The Civil Aviation Authority of Zimbabwe (CAAZ) has identified growing regional competition and aged infrastructure as part of the factors deterring the aviation industry's envisaged growth and development in the country.
The aviation industry has lately been on the downtrend attributable to a number of factors particularly those associated with the country's negative image.
Likewise, in recent times the industry has been making waves for the wrong reasons mainly failure to repatriate funds to international airlines, adding on to hitches that are weighing down the sector from proficiently discharging its duties.
Absence of a strong national flag carrier has also negatively impacted on the performance of the local air travel industry.
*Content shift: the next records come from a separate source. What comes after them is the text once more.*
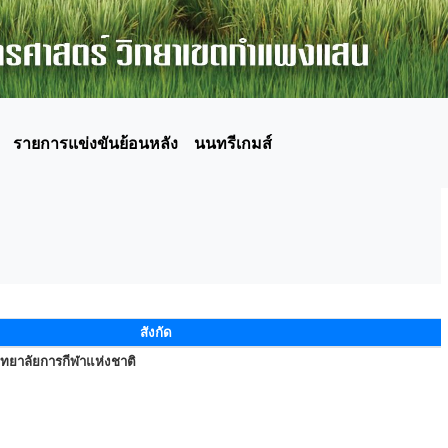
รายการแข่งขันย้อนหลัง
นนทรีเกมส์
สังกัด
ิทยาลัยการกีฬาแห่งชาติ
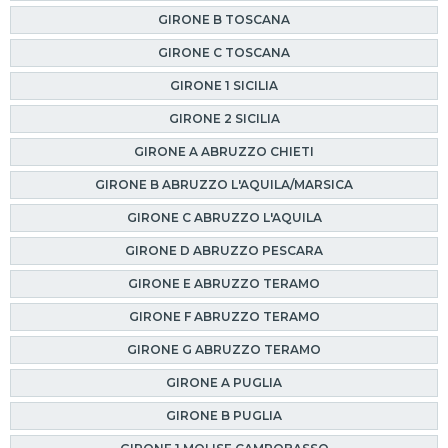
GIRONE B TOSCANA
GIRONE C TOSCANA
GIRONE 1 SICILIA
GIRONE 2 SICILIA
GIRONE A ABRUZZO CHIETI
GIRONE B ABRUZZO L'AQUILA/MARSICA
GIRONE C ABRUZZO L'AQUILA
GIRONE D ABRUZZO PESCARA
GIRONE E ABRUZZO TERAMO
GIRONE F ABRUZZO TERAMO
GIRONE G ABRUZZO TERAMO
GIRONE A PUGLIA
GIRONE B PUGLIA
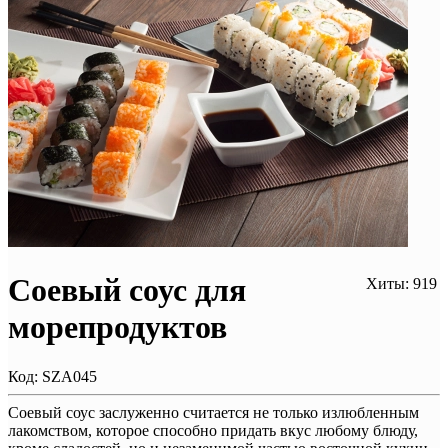
Соевый соус для
Хиты: 919
морепродуктов
Код:
SZA045
Соевый соус заслуженно считается не только излюбленным
лакомством, которое способно придать вкус любому блюду,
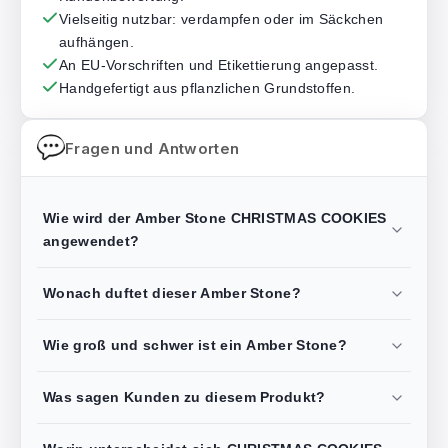
Vielseitig nutzbar: verdampfen oder im Säckchen
aufhängen.
An EU-Vorschriften und Etikettierung angepasst.
Handgefertigt aus pflanzlichen Grundstoffen.
Fragen und Antworten
Wie wird der Amber Stone CHRISTMAS COOKIES
angewendet?
Wonach duftet dieser Amber Stone?
Wie groß und schwer ist ein Amber Stone?
Was sagen Kunden zu diesem Produkt?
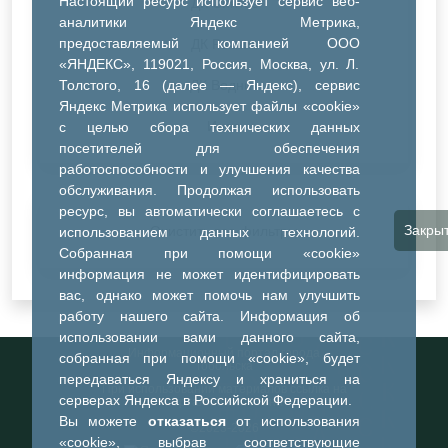
Настоящий ресурс использует сервис веб-
ДК Синтез
аналитики Яндекс Метрика,
предоставляемый компанией ООО
ДК Речник
«ЯНДЕКС», 119021, Россия, Москва, ул. Л.
Толстого, 16 (далее — Яндекс), сервис
ДК Водник
Яндекс Метрика использует файлы «cookie»
Иное
с целью сбора технических данных
посетителей для обеспечения
работоспособности и улучшения качества
обслуживания. Продолжая использовать
ресурс, вы автоматически соглашаетесь с
Закры
Очистить все фильтры
использованием данных технологий.
Собранная при помощи «cookie»
информация не может идентифицировать
вас, однако может помочь нам улучшить
работу нашего сайта. Информация об
использовании вами данного сайта,
Информационный портал города
собранная при помощи «cookie», будет
Тобольска
передаваться Яндексу и храниться на
При использовании материалов ссылка на
серверах Яндекса в Российской Федерации.
портал обязательна
Вы можете
отказаться
от использования
©2023-2026
«cookie», выбрав соответствующие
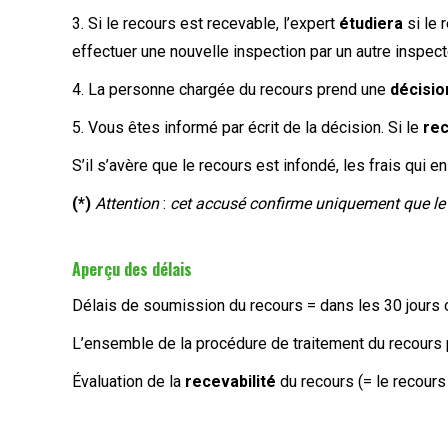
3. Si le recours est recevable, l’expert
étudiera
si le
effectuer une nouvelle inspection par un autre inspect
4. La personne chargée du recours prend une
décisi
5. Vous êtes informé par écrit de la décision. Si le
re
S’il s’avère que le recours est infondé, les frais qui 
(*)
Attention
:
cet accusé confirme uniquement que le r
Aperçu des délais
Délais de soumission du recours = dans les 30 jours o
L’ensemble de la procédure de traitement du recours
Évaluation de la
recevabilité
du recours (= le recours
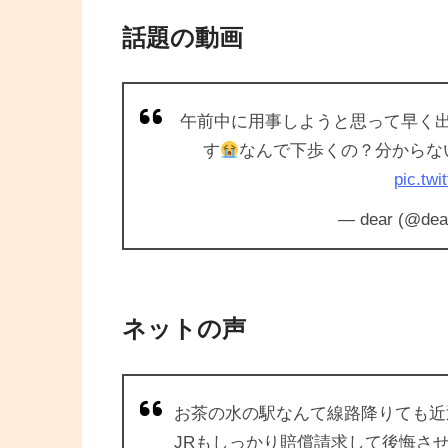
話題の動画
午前中に用事しようと思って早く
す
なんで下歩くの？分からな
pic.tw
— dear (@dea
ネットの声
お茶の水の駅なんて線路降りても近
JRもしっかり賠償請求して後悔さ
CAAZ acting director general Margaret Mantiziba recently told delegates at a meeting organised by the authority that upgraded infrastructure in regional airports and better destination image was taking a toll on the local aviation industry. She called for collaborative efforts in turning the country's dented perception into an attractive one.
She said the local aviation industry's inability to attract more business was considerably contributing to inability to finance intended developmental projects to sustain the business and remain relevant to the ever evolving trends in the sector.
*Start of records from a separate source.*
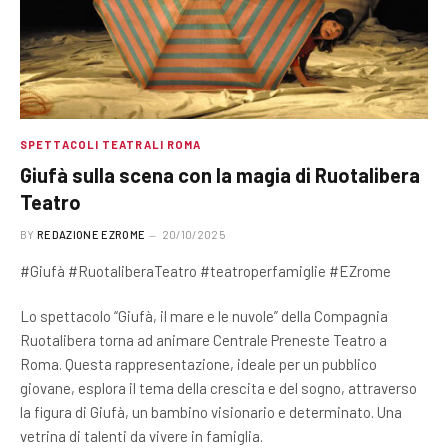
SPETTACOLI TEATRALI ROMA
Giufà sulla scena con la magia di Ruotalibera
Teatro
BY
REDAZIONE EZROME
20/10/2025
#Giufà #RuotaliberaTeatro #teatroperfamiglie #EZrome
Lo spettacolo “Giufà, il mare e le nuvole” della Compagnia
Ruotalibera torna ad animare Centrale Preneste Teatro a
Roma. Questa rappresentazione, ideale per un pubblico
giovane, esplora il tema della crescita e del sogno, attraverso
la figura di Giufà, un bambino visionario e determinato. Una
vetrina di talenti da vivere in famiglia.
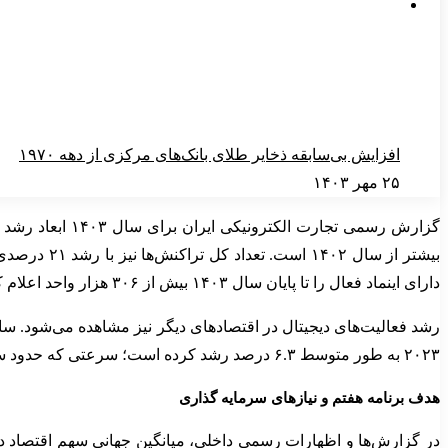
افزایش بی‌سابقه ذخایر طلای بانک‌های مرکزی از دهه ۱۹۷۰
۲۵ مهر ۱۴۰۳
دارای اینماد فعال را تا پایان سال ۱۴۰۳ بیش از ۳۰۶ هزار واحد اعلام کرده است.
۲۰۲۳ به طور متوسط ۶.۳ درصد رشد کرده است؛ سرعتی که حدود سه برابر رشد کل اقتصاد این کشورها بوده است. رشد این بخش در سال ۲۰۲۳ نیز به طور متوسط ۷.۶ درصد ثبت شد.
هدف برنامه هفتم و نیازهای سرمایه گذاری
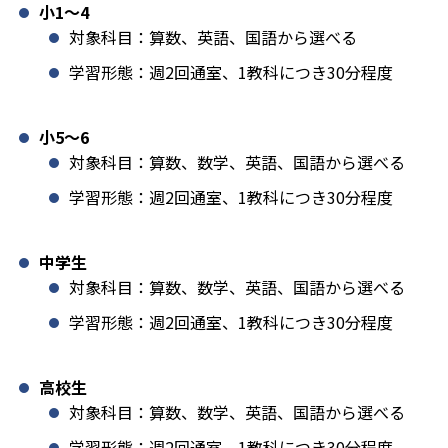
小1️〜4
対象科目：算数、英語、国語から選べる
学習形態：週2回通室、1教科につき30分程度
小5〜6
対象科目：算数、数学、英語、国語から選べる
学習形態：週2回通室、1教科につき30分程度
中学生
対象科目：算数、数学、英語、国語から選べる
学習形態：週2回通室、1教科につき30分程度
高校生
対象科目：算数、数学、英語、国語から選べる
学習形態：週2回通室、1教科につき30分程度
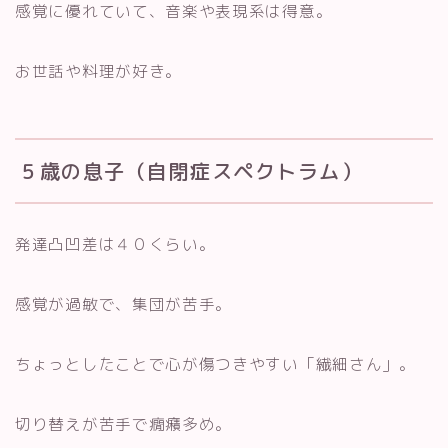
感覚に優れていて、音楽や表現系は得意。
お世話や料理が好き。
５歳の息子（自閉症スペクトラム）
発達凸凹差は４０くらい。
感覚が過敏で、集団が苦手。
ちょっとしたことで心が傷つきやすい「繊細さん」。
切り替えが苦手で癇癪多め。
"There is a growing regional competition, everyone around us is improving, their airports have been built all around us. Zambia is finishing, Mozambique finished theirs, Botswana did and everyone wants to attract visitors to their nations so that's competition. We have to deal with it as a nation.
"There has been sustained negative publicity on the image of the country in terms of destination attractiveness. Each time bad stories come up, a few more people cancel their flights. We are praying that as a nation we begin to have positive destination image that we so desire and we have been working flat out to make sure that there is an appreciation of who we really are.
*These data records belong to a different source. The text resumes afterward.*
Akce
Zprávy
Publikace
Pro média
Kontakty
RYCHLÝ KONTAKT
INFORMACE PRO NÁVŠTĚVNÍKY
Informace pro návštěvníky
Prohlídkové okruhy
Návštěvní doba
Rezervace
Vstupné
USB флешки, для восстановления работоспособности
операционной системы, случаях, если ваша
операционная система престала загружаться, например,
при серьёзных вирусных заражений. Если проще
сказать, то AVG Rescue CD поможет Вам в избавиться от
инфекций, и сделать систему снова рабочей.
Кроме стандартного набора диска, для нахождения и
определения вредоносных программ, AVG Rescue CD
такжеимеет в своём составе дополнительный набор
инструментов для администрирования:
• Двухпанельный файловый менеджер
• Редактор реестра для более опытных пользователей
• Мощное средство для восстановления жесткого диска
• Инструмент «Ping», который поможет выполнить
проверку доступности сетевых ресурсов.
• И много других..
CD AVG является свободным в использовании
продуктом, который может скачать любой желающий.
"We also have aged infrastructure. The infrastructure has suffered from the economic challenges and as a result we end up having limited capacity to finance new infrastructure projects that would make our industry more attractive. That does not just affect us as CAAZ alone but the whole industry," Mrs Mantiziba said.
Skills flight also present a major hiccup to the already strained sector, with Mrs Mantiziba saying the country's capacity to retain such skills was wearing by the day as the sector remains under siege.
"There has been failure to retain and attract new skills, if you go anywhere in the world you will find Zimbabweans working there. Many airlines are now relying on Zimbabwean technicians, engineers and that has also put a dent on the development and growth of the aviation industry," she said.
As it stands the aviation industry in Zimbabwe does not have a healthy national airline and has two international airlines, British Airways Comair and Emirates Airlines, nine airlines from the region including Ethiopian, Kenya, South African Airways and Airlink, Malawi, Angola, Rwanda, Tanzania and Air Namibia, while Air Zimbabwe and fastjet are the domestic airlines.